Dangers of Efflorescence:
Efflorescence in showers or bathrooms does not cause any harm to your health, but it does make your interiors look shabby. It does not cause the deterioration of your building structure and nor is it harmful to health. But if not removed immediately, this residue can crack the tile and grout. It can also clog the drains. The occurrence of efflorescence on shower floor tile proves that there is water or moisture underneath your tile and grout, which can cause mold and mildew breeding. If efflorescence has clogged your drains, you might have to undergo expensive repair services.
Is Efflorescence a Problem?
Efflorescence in showers, pools or brick surfaces looks very ugly and unsightly. It not only ruins the aesthetics of your interiors, but also does not make you feel like bathing or swimming in such a surface. It also puts a bad impact on your guests. The white powdery mixture does not mean that your building structure has weakened or is corroding. It is also not harmful to health, but it does indicate that there is a lot of dampness, moisture or water underneath your tile and grout underlayment that can lead to serious repercussions later. You may get mold, mildew or termite breeding in such areas which are damp. When formed in large amounts, it can easily clog the drains and crack the tile, causing expensive repair work later on.
Does Efflorescence Go Away?
Removing efflorescence is not tough. Some people use the sandblasting technique to remove efflorescence. But, this method causes a lot of damage to the tiles surface. Cleaning efflorescence with chemical cleaners is less risky and almost always successful.
How to Remove Efflorescence?
- Tile and grout efflorescence can be removed by using a high-quality shower approved chemical.
- Experts have the proper training and expertise in tackling efflorescence properly.
- For cleaning efflorescence, some laymen might try to scrub it with a sharp tool causing ugly scratches on your surface. Never use a sharp tool to remove efflorescence.
- some people use acidic cleaners to remove calcium deposits from the tile and grout. This may lead to etching on the tile.Refrain from using acidic chemicals.
- You can try using Zido chemical from pFOkUS for its removal. It is a heavy-duty efflorescence removal chemical that attacks the mineral deposits and loosens the bonds. Such chemicals help to remove efflorescence from under the tile also. Only shower approved chemicals should be used which do not harm the tile and grout.
- If you are looking for an efficient efflorescence removal service, then it is better to hire the services of expert efflorescence removal companies to get the best results.
How to Prevent Efflorescence?
Once cleaned, there is no guarantee that efflorescence will not form again. Water can penetrate the surface again and form efflorescence repeatedly on porous substances.After removing efflorescence from grout and tile, you need to take measures to prevent it. For preventing efflorescence again, it is necessary to seal the tile and grout. A good sealant forms a protective layer on the surface and makes it waterproof.
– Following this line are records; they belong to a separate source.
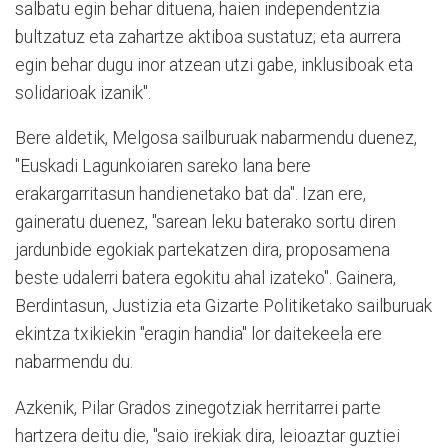
salbatu egin behar dituena, haien independentzia
bultzatuz eta zahartze aktiboa sustatuz; eta aurrera
egin behar dugu inor atzean utzi gabe, inklusiboak eta
solidarioak izanik".
Bere aldetik, Melgosa sailburuak nabarmendu duenez,
"Euskadi Lagunkoiaren sareko lana bere
erakargarritasun handienetako bat da". Izan ere,
gaineratu duenez, "sarean leku baterako sortu diren
jardunbide egokiak partekatzen dira, proposamena
beste udalerri batera egokitu ahal izateko". Gainera,
Berdintasun, Justizia eta Gizarte Politiketako sailburuak
ekintza txikiekin "eragin handia" lor daitekeela ere
nabarmendu du.
Azkenik, Pilar Grados zinegotziak herritarrei parte
hartzera deitu die, "saio irekiak dira, leioaztar guztiei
It disables the moisture and water from seeping into the surface from outside and also halts the already present water inside the surface to travel outside where it can evaporate. A sealant renders a waterproof shower and also leaves a natural looking sheen on the surface. To prevent efflorescence, first the grout is sealed after cleaning with an epoxy resin grout sealer. After that the tile is sealed using a clear topical solvent based sealer, which forms a protective covering on the surface.
So, follow the above guide for complete information on efflorescence cleaning tips and the best way to remove it.